- A few examples of IP addresses:
- Your Router - 192.168.1.1
- John's Computer - 192.168.1.2
- Jane's Computer - 192.168.1.3
- Susie's iPad - 192.168.1.10
Take a look above at the highlighted portion of the IP addresses. On your home network, the first three numbers will always be the same for every device, just as they are in the list of examples above. If you were to decide to change your network to 192.168.2, then all devices on the network must be changed to that format in order for the network to be able to communicate. This is an important point to remember whenever you decide to use static IP addresses.
So what is a static IP address? Simply put, it is a network address that you assign to the device - an address that never changes. When addresses are automatically assigned, they are put on a lease which usually lasts a few weeks. Every time your device connects, it is given the same IP address in that time period, but, after the lease is up, the address can change. A power Loss may also cause the router to assign new addresses to devices on the network.
Why does it matter if the address changes? In most cases, it actually doesn't matter. You never notice the change. However, there are a few situations where it does matter.
- Security Systems - You won't be able to monitor from a remote location if your DVR suddenly has a different address. IP Cameras may not be found by the software, or be available for remote browsing.
- Media Server - Depending on the software, you may not be able to access the server until you update the address.
- Network Attached Storage - There's a possibility you won't see the drive anymore until you update the address.
- Print Server - You won't be able to print until the address has been updated on any PC or device trying to print to it.
If you are convinced that a static IP address is right for your situation, your choices need to be configured in two places - the router and the device.

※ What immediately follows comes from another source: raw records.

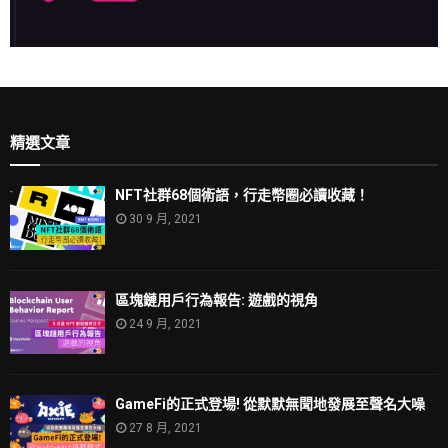
精選文章
NFT社群68個術語，行走幣圈必讀收藏！
30 9 月, 2021
區塊鏈用戶行為報告: 遊戲的視角
24 9 月, 2021
GameFi的正式登場! 從默默無聞地發展至聲名大噪
27 8 月, 2021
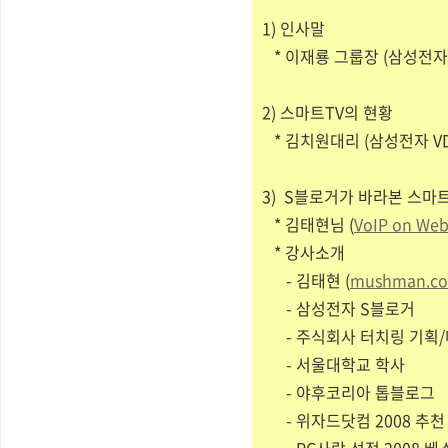
1) 인사말
* 이재룡 그룹장 (삼성전자
2) 스마트TV의 현황
* 김치원대리 (삼성전자 V
3) S블로거가 바라본 스마트
* 김태현님 (
VoIP on Web
* 강사소개
- 김태현 (
mushman.co
- 삼성전자 S블로거
- 주식회사 터치링 기획
- 서울대학교 학사
- 야후코리아 톱블로그
- 위자드닷컴 2008 추천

- Open up your router's configuration page and look for your LAN settings. Within these settings, you should see an IP address range for the DHCP server. The address range will look something like this:
- 192.168.x.___ to 192.168.x.___
Take note of these ranges. Remember, the only number we're concerned about is the last number. Don't panic if your third number is different from the example shown here.

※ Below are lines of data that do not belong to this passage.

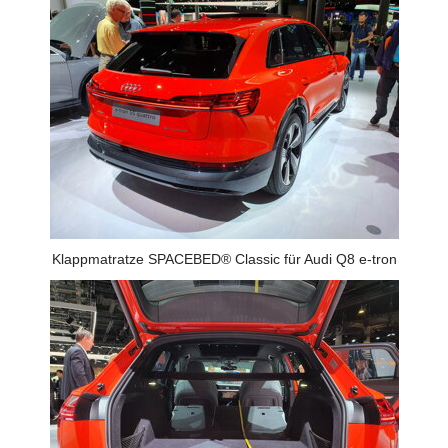
Klappmatratze SPACEBED® Classic für Audi Q8 e-tron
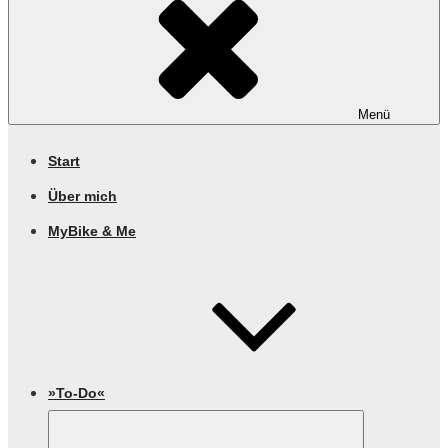
Menü
Start
Über mich
MyBike & Me
»To-Do«
Untermenü
öffnen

If we assign an address that is within the range you see on the router, there may be a conflict down the road. For example, if your range is 192.168.1.2 - 192.168.1.10, we cannot assign any IPs that have the same last number in this range, 2-10.

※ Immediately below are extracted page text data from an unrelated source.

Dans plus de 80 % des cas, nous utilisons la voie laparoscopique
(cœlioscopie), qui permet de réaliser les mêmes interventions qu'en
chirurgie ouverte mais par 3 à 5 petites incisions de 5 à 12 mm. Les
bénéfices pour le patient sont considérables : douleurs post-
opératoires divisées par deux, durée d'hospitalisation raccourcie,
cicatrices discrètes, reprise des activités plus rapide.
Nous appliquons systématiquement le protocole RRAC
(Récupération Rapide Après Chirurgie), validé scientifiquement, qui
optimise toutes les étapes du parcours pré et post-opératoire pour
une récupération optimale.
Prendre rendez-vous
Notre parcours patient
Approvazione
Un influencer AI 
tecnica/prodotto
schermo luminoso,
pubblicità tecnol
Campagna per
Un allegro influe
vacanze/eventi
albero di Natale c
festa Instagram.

*Our postal service is set up the same way... Every house is automatically given an address. If we decide to build a house and give it a random street address, it may conflict with an existing house somewhere nearby, and the mail would be a mess.*
- 192.168.x.___ to 192.168.x.___
- Open up your device's network settings (i.e. security DVR or IP Camera). Look for a network setting that mentions the IP address. By default, it is probably set for automatically receive IP or DHCP assigned.Look for the option that lets you use a static IP. Enter an address that is not in the range we saw on the router and apply the new settings. It is sometimes helpful to write this address on a sticky note and attach it to the device so we can easily remember it later.
- If you were accessing this device from outside the house, you will also need to update the port forwarding address in the router settings. Find your port forwarding settings and update the address to the one we just made. If you haven't set up the port forwarding at all, please refer to your device's instruction manual as to which port(s) it needs.